[Input material]

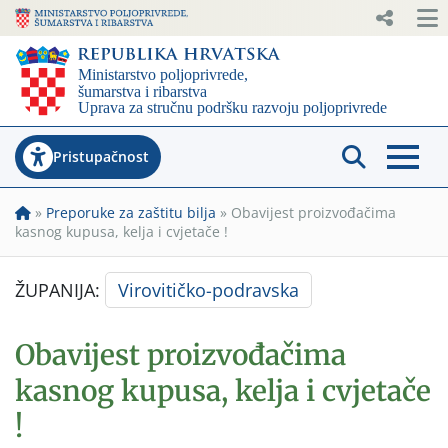
Pristupačnost
»
Preporuke za zaštitu bilja
»
Obavijest proizvođačima
kasnog kupusa, kelja i cvjetače !
ŽUPANIJA:
Virovitičko-podravska
Obavijest proizvođačima
kasnog kupusa, kelja i cvjetače
!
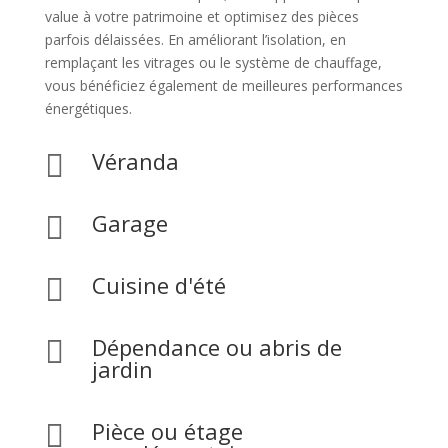
value à votre patrimoine et optimisez des pièces
parfois délaissées. En améliorant l’isolation, en
remplaçant les vitrages ou le système de chauffage,
vous bénéficiez également de meilleures performances
énergétiques.
Véranda

Garage

Cuisine d'été

Dépendance ou abris de

jardin
Pièce ou étage

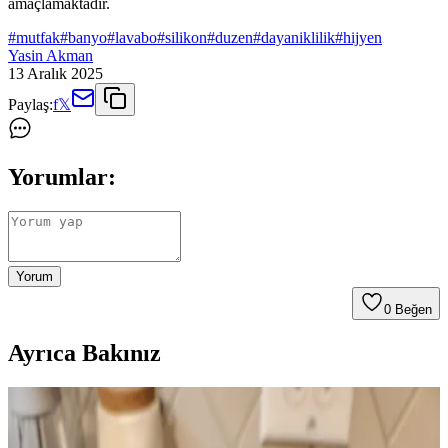
amaçlamaktadır.
#
mutfak
#
banyo
#
lavabo
#
silikon
#
duzen
#
dayaniklilik
#
hijyen
Yasin Akman
13 Aralık 2025
Paylaş:
f
𝕏
Yorumlar:
Yorum
0
Beğen
Ayrıca Bakınız
Klasik Amerikan Güney Kahvaltısı İçin Sosis Sosu
Tarifleri ve Püf Noktaları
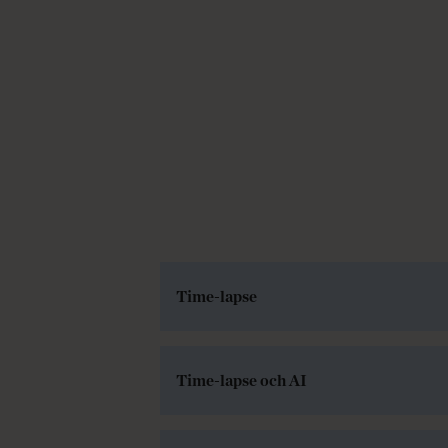
Time-lapse
Time-lapse och AI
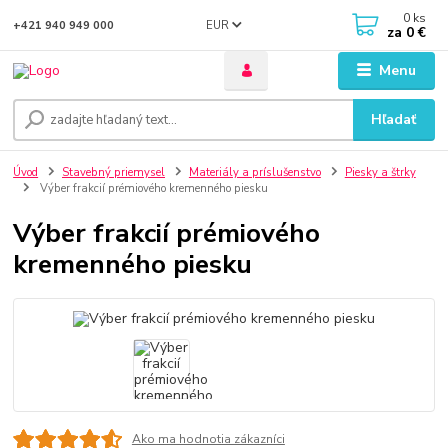
0
ks
EUR
+421 940 949 000
za
0 €
Menu
Hľadať
Úvod
Stavebný priemysel
Materiály a príslušenstvo
Piesky a štrky
Výber frakcií prémiového kremenného piesku
Výber frakcií prémiového
kremenného piesku
Ako ma hodnotia zákazníci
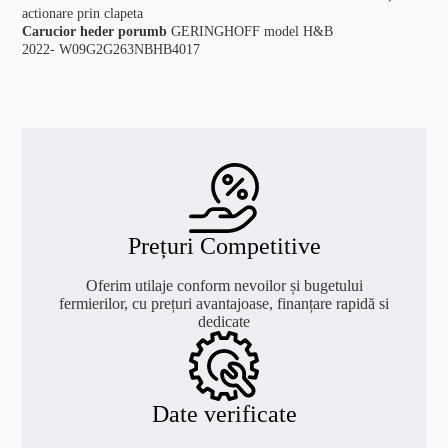
actionare prin clapeta
Carucior heder porumb
GERINGHOFF model H&B
2022- W09G2G263NBHB4017
Prețuri Competitive
Oferim utilaje conform nevoilor și bugetului
fermierilor, cu prețuri avantajoase, finanțare rapidă si
dedicate
Date verificate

[/Input material]

What you have to do: Give back an exact copy of only the lines from the one with "13 Aralık 2025" through the final line of the material, both included. Pictures do not belong in it.

Your solution:
13 Aralık 2025
Paylaş:
f
𝕏
Yorumlar:
Yorum
0
Beğen
Ayrıca Bakınız
Klasik Amerikan Güney Kahvaltısı İçin Sosis Sosu
Tarifleri ve Püf Noktaları
Time-lapse
Time-lapse och AI
0
ks
EUR
+421 940 949 000
za
0 €
Menu
Hľadať
Úvod
Stavebný priemysel
Materiály a príslušenstvo
Piesky a štrky
Výber frakcií prémiového kremenného piesku
Výber frakcií prémiového
kremenného piesku
Ako ma hodnotia zákazníci
actionare prin clapeta
Carucior heder porumb
GERINGHOFF model H&B
2022- W09G2G263NBHB4017
Prețuri Competitive
Oferim utilaje conform nevoilor și bugetului
fermierilor, cu prețuri avantajoase, finanțare rapidă si
dedicate
Date verificate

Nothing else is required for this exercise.